Car on sent que Loustau a soigné particulièrement l’écriture de votre scénario, évitant le manichéisme des situations et des personnages, notamment celui de la femme de Vital qui n’est jamais chargé et à laquelle la trop rare Florence Thomassin offre sa finesse de jeu et sa personnalité.

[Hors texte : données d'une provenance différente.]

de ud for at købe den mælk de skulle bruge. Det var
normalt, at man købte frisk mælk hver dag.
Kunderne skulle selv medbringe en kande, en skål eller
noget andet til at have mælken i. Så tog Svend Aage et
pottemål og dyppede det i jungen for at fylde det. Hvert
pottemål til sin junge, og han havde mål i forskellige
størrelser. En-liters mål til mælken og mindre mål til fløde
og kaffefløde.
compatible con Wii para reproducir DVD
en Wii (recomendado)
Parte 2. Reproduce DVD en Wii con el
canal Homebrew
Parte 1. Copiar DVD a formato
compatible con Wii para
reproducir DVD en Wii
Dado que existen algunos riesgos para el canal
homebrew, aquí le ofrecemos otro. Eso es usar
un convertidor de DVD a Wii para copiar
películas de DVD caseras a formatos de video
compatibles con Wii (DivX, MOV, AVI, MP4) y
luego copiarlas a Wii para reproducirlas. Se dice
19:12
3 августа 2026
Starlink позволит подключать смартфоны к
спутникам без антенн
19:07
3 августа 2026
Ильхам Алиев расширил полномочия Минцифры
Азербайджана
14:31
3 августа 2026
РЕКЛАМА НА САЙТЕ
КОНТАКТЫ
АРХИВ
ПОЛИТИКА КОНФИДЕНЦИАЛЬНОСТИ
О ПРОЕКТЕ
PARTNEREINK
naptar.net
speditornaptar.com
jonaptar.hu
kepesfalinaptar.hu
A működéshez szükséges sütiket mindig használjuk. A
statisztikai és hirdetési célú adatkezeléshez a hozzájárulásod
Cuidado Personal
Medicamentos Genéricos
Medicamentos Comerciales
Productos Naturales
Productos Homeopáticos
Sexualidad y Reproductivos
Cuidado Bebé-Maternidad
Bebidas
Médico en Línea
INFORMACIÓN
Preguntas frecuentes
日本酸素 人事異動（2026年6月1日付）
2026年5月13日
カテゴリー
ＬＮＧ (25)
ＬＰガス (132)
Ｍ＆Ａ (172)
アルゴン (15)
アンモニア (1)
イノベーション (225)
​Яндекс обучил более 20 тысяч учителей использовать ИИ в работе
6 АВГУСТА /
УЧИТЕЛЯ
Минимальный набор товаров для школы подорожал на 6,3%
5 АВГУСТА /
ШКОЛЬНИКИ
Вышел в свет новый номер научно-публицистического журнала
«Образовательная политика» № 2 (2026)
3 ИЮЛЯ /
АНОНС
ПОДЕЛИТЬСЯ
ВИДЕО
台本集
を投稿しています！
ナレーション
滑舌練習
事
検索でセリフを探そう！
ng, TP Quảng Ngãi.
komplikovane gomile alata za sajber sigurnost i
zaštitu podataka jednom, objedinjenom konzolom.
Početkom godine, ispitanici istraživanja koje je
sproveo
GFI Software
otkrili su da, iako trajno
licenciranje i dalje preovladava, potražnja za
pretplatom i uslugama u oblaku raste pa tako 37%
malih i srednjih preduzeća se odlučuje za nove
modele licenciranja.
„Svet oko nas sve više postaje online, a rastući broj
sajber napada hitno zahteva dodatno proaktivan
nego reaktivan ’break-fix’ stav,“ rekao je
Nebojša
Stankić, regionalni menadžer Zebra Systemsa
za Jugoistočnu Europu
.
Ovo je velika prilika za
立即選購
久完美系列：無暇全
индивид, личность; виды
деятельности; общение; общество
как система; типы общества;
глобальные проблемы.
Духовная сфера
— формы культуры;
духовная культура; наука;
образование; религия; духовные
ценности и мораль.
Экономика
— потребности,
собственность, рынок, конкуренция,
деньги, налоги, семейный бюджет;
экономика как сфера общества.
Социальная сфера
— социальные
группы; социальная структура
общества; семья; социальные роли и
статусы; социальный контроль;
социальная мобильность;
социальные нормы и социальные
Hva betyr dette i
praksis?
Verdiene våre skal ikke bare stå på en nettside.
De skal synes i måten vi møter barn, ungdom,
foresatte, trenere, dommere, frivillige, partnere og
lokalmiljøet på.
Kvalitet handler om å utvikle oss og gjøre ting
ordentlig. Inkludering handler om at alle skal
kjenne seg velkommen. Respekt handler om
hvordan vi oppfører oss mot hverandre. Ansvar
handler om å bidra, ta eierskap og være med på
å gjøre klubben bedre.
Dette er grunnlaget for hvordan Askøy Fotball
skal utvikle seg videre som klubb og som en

Outre Thomassin, le film offre à d’autres acteurs phares cinéma français des années 90 et un peu oublié aujourd’hui, comme Stéphane Rideau, Florence Thomassin ou Moussa Maaskri,… un peu sous-estimés par le cinéma français d’aujourd’hui un joli retour en force.
On sent que Loustau, plus second rôle que premier aime les acteurs, a fortiori secondaires et leur offre de beaux personnages.
Mélange de chronique sociale à Ken Loach empruntant pas mal de référence à Kechiche et Cantet déjà citées, la Fille du patron a aussi à avoir avec le cinéma néoréaliste italien, Scola ou de Risi, particulièrement dans sa manière de traiter avec pas mal d’humour et de bonne humeur des sujets graves…
Bref un très joli film à voir avant qu’il ne quitte l’affiche, car comparé à certains poids lourds comme le Tarantino, son charme fragile risque de ne pas peser très lourd, hélas…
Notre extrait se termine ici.